To describe a great city like London or Paris to an American, or a mighty American city such as New York or Chicago to a European, is a comparatively easy matter. They are kith and kin, so to speak, sprung from the same civilization. Tokyo is different. It would be as misleading to treat it as an Eastern city as not to treat it as such. Tokyo has none of the characteristic, often sordid, aspects of a so-called Eastern city. The keen observer will not be slow to gain glimpses, through the crevices of its modern exterior, of that inner life which distinguishes it from any other great city in the world.
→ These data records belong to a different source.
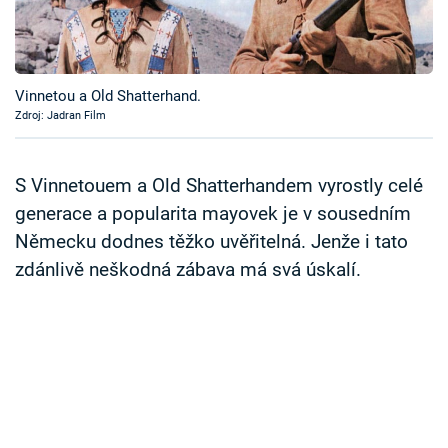
Časopis
Sledujte prima+
Vinnetou a Old Shatterhand.
Zdroj: Jadran Film
Přihlášení
S Vinnetouem a Old Shatterhandem vyrostly celé
Sledujte nás
generace a popularita mayovek je v sousedním
Německu dodnes těžko uvěřitelná. Jenže i tato
zdánlivě neškodná zábava má svá úskalí.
Tokyo had grown to be a very complex and indeed highly civilized city during its three centuries of national seclusion. To this civilization has been added in the past hundred years the modern superstructure of the West. To the newcomer the city may seem a heterogeneous medley, at once ultramodern, quaint, colorful, even bizarre–a “cocktail” sort of a city. He may think that Tokyo is passing through a violently transitional stage, or that it is perhaps only half Western. The true explanation is that Tokyo is unique–the result of its peculiar evolution, and must therefore be judged or appreciated by its unique standard. The same applies to the old cities of Kyoto, Osaka, Nagoya and other big cities.
It would be simple to describe Tokyo in yearbook style as the capital of the Japan, one of the half-dozen World Powers, with an extensive area of 213 square miles, a little more than Chicago, inhabited by 12,790,000 people, a city with all the latest improvements in the accommodation and administration which go to make a great metropolis. Such a description, however, will give no picture of what Tokyo is really like. To frame an adequate picture one must dip a little into its historical background.